◆ **Exercise instructions**:
Look below. Copy each line that has "blinkEffect" in it.

◆ **Extracted material**:
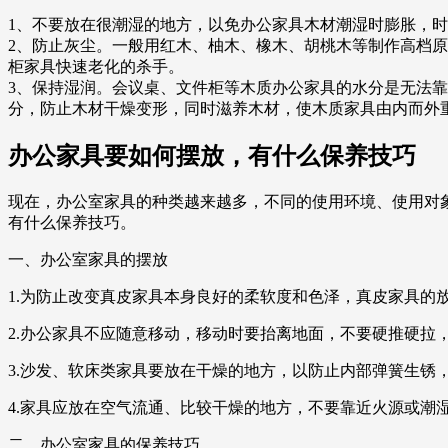
1、不要放在很潮湿的地方，以免办公家具木材潮湿时膨胀，
2、防止灰尘。一般用红木、柚木、橡木、胡桃木等制作高档
柜家具快速老化的杀手。
3、保持湿润。会议桌、文件柜等木质办公家具的水分是无法
分，防止木材干燥变形，同时滋养木材，使木质家具由内而外
办公家具要如何摆放，有什么保养技巧
现在，办公室家具的种类越来越多，不同的使用环境、使用对
有什么保养技巧。
一、办公室家具的摆放
1.为防止改变真皮家具本身良好的柔软度和色泽，真皮家具的
2.办公家具不应随意移动，移动时要抬离地面，不要硬推硬拉
3.沙发、软床类家具要放在干燥的地方，以防止内部弹簧生锈
4.家具应放在空气流通、比较干燥的地方，不要靠近火源或潮
二、办公室家具的保养技巧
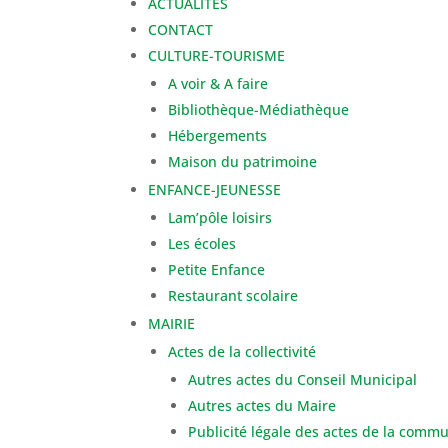
ACTUALITÉS
CONTACT
CULTURE-TOURISME
A voir & A faire
Bibliothèque-Médiathèque
Hébergements
Maison du patrimoine
ENFANCE-JEUNESSE
Lam’pôle loisirs
Les écoles
Petite Enfance
Restaurant scolaire
MAIRIE
Actes de la collectivité
Autres actes du Conseil Municipal
Autres actes du Maire
Publicité légale des actes de la comm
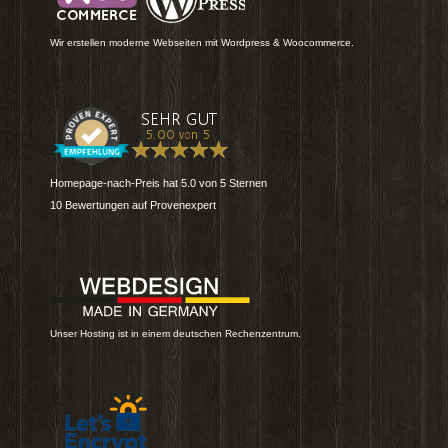
Wir erstellen moderne Webseiten mit Wordpress & Woocommerce.
Homepage-nach-Preis
hat
5.0
von
5
Sternen
10
Bewertungen auf Provenexpert
Unser Hosting ist in einem deutschen Rechenzentrum.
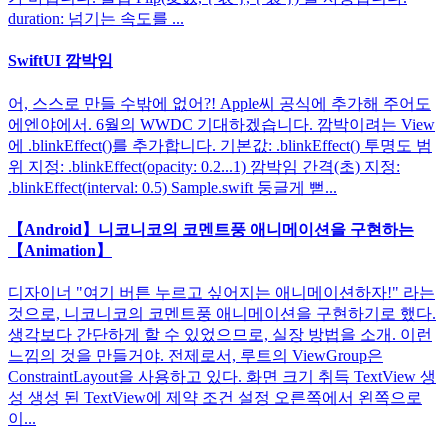
duration: 넘기는 속도를 ...
SwiftUI 깜박임
어, 스스로 만들 수밖에 없어?! Apple씨 공식에 추가해 주어도
에엔야에서. 6월의 WWDC 기대하겠습니다. 깜박이려는 View
에 .blinkEffect()를 추가합니다. 기본값: .blinkEffect() 투명도 범
위 지정: .blinkEffect(opacity: 0.2...1) 깜박임 간격(초) 지정:
.blinkEffect(interval: 0.5) Sample.swift 둥글게 뻗...
【Android】니코니코의 코멘트풍 애니메이션을 구현하는
【Animation】
디자이너 "여기 버튼 누르고 싶어지는 애니메이션하자!" 라는
것으로, 니코니코의 코멘트풍 애니메이션을 구현하기로 했다.
생각보다 간단하게 할 수 있었으므로, 실장 방법을 소개. 이런
느낌의 것을 만들거야. 전제로서, 루트의 ViewGroup은
ConstraintLayout을 사용하고 있다. 화면 크기 취득 TextView 생
성 생성 된 TextView에 제약 조건 설정 오른쪽에서 왼쪽으로
이...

◆ **The answer**:
에 .blinkEffect()를 추가합니다. 기본값: .blinkEffect() 투명도 범
위 지정: .blinkEffect(opacity: 0.2...1) 깜박임 간격(초) 지정:
.blinkEffect(interval: 0.5) Sample.swift 둥글게 뻗...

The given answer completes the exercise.